South Sudan repulsed four attacks from Sudan over a 24-hour period as fighting on the border showed no signs of slowing, according to a military official.
'Sudan will cut off the hand that harms it'
JUBA // South Sudan repulsed four attacks from Sudan over a 24-hour period as fighting on the border showed no signs of slowing, a military official said yesterday.
Sudan's president said the recent violence has "revived the spirit of jihad" in Sudan.
Despite the threats and hostilities, a southern government spokesman said South Sudan was only defending its territory and considers Sudan a "friendly nation".
South Sudan military spokesman Col Philip Aguer said three of the attacks were on Wednesday and one was yesterday. He did not give a death toll.

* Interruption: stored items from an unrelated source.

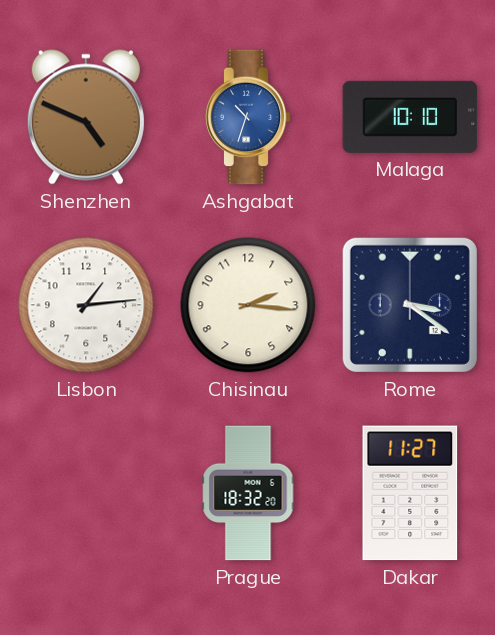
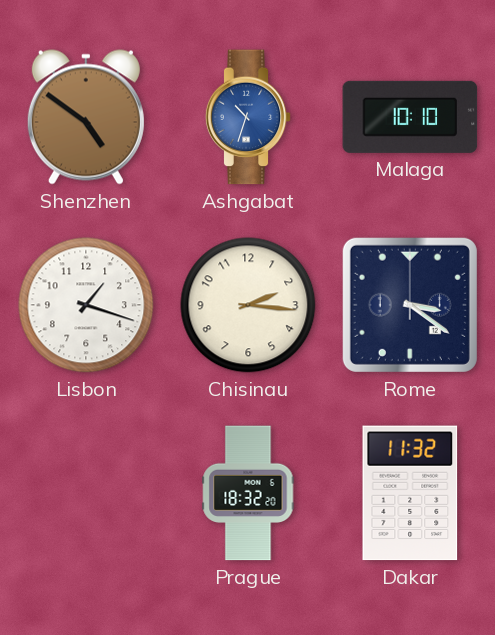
Shenzhen: 4:49 -> 4:51
Lisbon: 1:14 -> 1:18
Dakar: 11:27 -> 11:32
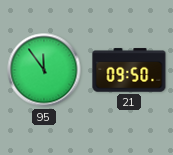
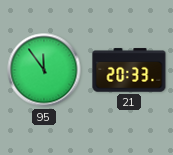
21: 09:50 -> 20:33
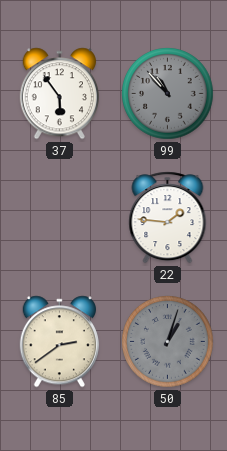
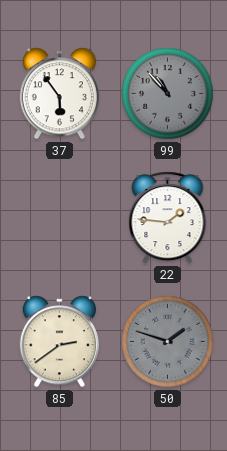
50: 1:03 -> 1:48
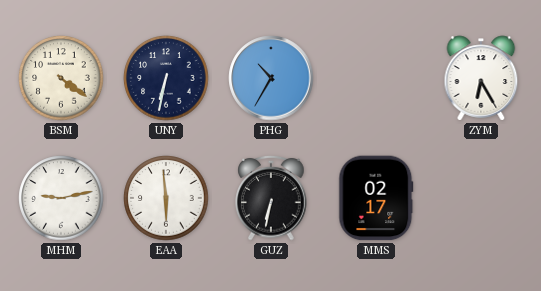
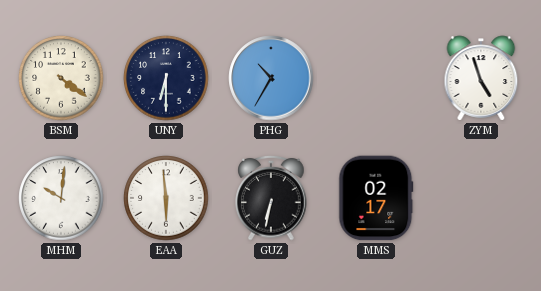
UNY: 6:32 -> 6:30
ZYM: 6:25 -> 4:57
MHM: 9:13 -> 10:01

South Sudan broke away from Sudan last year after a vote for independence. That vote was guaranteed in a mediated end to decades of civil war between the two sides. But the sides never fully agreed where their shared border lay, nor did they reach agreement on how to share oil wealth that is pumped from the border region.
Instead, the countries have seen a sharp increase in violence in recent weeks, especially around the oil-producing town of Heglig. Both sides claim Heglig as their own. It lies in a region where the border was never clearly defined.
Col Aguer said southern troops repulsed one attack by Sudanese forces near Heglig on Wednesday and two attacks in Northern Bahr el Ghazal state. One was repulsed in Western Bahr el Ghazal state yesterday, he said.
Sudan President Omar Al Bashir yesterday threatened to topple the South Sudan government after accusing the south of trying to take down his Khartoum-based government.
Mr Al Bashir continued his hardline rhetoric today in an address to a "popular defence" brigade headed to the Heglig area.
"Sudan will cut off the hand that harms it," said Mr Al Bashir, a career army officer who fought against the southern army, the Sudan People's Liberation Army, during the 1983-2005 civil war. Mr Al Bashir seized power in a 1989 military coup.
The capture of Heglig by the South Sudanese "has revived the spirit of jihad and martyrdom among the Sudanese people," he told the brigade's 2,300 men, according to the official Sudan News Agency.
In Khartoum, the pro-government Sudanese Media Center said late Wednesday that fighting broke out between the two nations in the Al Meram area in South Kordofan, with northern troops driving away what it called "remaining elements" of the SPLA. It said northern troops chased away SPLA fighters who fled across the border into South Sudan.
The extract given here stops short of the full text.